Lembro-me do meu avô com o monbazillac, que adorava com foie gras, depois a pequena fatia de pão Poilâne. Gosto muito deste vinho na hora do aperitivo. Por outro lado, um vinho tinto, bebo-o menos facilmente. Quando era pequeno, o nome Romanée-Conti fazia-me lembrar um nome da história de França e pensava que era “Romain des Conti”. Lembro-me desse cerimonial que acho um pouco idiota, mas que mostra desde o início que não estamos perante um vinho banal.
 

Qual é o vinho que deixou uma marca no teu paladar tão bonita que ainda te lembras?
 

Um Château Lafite-Rothschild, foi para os meus 18 anos. O meu pai gostava de tirar boas garrafas. Bebíamos as garrafas à mesa, mas ele chamava-nos sempre, a mim e aos meus irmãos, antes da refeição para as provarmos em jejum, para sentir o sabor e o tanino do vinho. Depois, bebíamos à mesa e podíamos notar as diferenças de sabores do vinho com a refeição. O meu pai deu-me alguns conhecimentos sobre vinho mostrando-nos as boas garrafas, mas não tanto como alguns dos meus amigos. Christophe Barratier ou Marc Lavoine sempre me fizeram descobrir boas garrafas e percebem de vinho. O vinho é uma verdadeira cultura, mas também é um orçamento e tempo.

A situação ideal para ti que justifica o sabrage do champanhe ou a abertura de uma boa garrafa?


Seria necessariamente com boa música. Porque não uma bela ópera! No entanto, é antes de tudo um momento íntimo e privilegiado em pequeno comité para poder falar mais da garrafa e partilhar o prazer da degustação. No fim, nas festas com muita gente, podem servir-nos vinhos, mas não se presta necessariamente atenção ao rótulo e à garrafa.

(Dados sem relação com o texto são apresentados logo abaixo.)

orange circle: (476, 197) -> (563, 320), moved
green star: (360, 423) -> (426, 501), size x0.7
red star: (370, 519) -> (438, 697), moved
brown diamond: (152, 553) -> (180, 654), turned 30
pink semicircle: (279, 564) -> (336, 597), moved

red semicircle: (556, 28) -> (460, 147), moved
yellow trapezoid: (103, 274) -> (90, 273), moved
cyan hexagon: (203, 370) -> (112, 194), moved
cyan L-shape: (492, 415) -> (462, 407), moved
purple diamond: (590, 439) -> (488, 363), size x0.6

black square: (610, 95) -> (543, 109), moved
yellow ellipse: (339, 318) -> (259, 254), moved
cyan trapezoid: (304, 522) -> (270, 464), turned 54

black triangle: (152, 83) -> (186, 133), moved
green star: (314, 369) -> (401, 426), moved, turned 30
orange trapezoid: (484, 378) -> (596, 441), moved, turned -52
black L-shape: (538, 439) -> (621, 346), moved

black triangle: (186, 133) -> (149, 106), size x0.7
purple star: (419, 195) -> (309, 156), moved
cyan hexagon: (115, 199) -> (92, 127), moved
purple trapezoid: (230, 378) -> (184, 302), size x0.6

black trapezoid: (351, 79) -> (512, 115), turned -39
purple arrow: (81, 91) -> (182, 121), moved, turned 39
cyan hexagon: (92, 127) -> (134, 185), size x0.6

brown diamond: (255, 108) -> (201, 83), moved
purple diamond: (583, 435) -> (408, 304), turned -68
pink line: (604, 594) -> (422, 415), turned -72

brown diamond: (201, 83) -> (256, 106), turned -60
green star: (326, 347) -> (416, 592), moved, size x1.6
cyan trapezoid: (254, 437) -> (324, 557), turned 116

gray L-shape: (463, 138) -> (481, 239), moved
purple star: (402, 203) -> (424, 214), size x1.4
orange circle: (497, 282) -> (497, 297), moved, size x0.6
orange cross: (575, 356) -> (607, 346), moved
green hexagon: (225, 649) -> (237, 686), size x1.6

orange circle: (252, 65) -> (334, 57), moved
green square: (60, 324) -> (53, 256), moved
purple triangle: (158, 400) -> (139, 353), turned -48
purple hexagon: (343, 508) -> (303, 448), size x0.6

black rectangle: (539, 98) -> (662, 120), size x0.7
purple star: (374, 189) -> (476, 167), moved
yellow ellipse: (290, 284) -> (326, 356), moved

Que vinho estrangeiro mais te marcou?
 

Durante a minha primeira viagem a Nova Iorque nos anos 80, descobri os vinhos estrangeiros. Antes, não tinha realmente percebido que havia outras coisas para descobrir além dos vinhos franceses. Eu era o pequeno francês que pensava que só existia vinho francês. Lembro-me de um vinho californiano muito frutado que descobri e gostei muito. Os vinhos argentinos também me atraem.
 

Se tivesses de nos descrever a tua adega…
 

Tenho sempre Château Minuty rosé em casa. Também tenho sempre monbazillacs e sauternes. Gosto também do riesling pelo seu lado seco. Tenho, afinal, poucos tintos. Por outro lado, tenho sempre champanhe no frigorífico para receber os meus amigos.
 

Se fosses viticultor, onde gostarias de produzir o teu vinho?
 

Na Califórnia, porque é uma grande parte da minha cultura: o rock (nota do editor: Bruno é conhecido por ser um grande fã dos Beach Boys), o surf, o Havai, os anos 50, o cinema e Hollywood. Nos últimos anos, também tenho bastante interesse pela Austrália. Este país é muito selvagem, tem 14 vezes o tamanho de França. Algumas castas são interessantes. Agora, se tivesse de ficar em França, escolheria a Córsega. É uma pequena ilha onde há tudo, o mar, a montanha, e os corsos são fabulosos!
 

Em memória do Petit Ballon, Bruno levou connosco o nosso muscat de Mireval!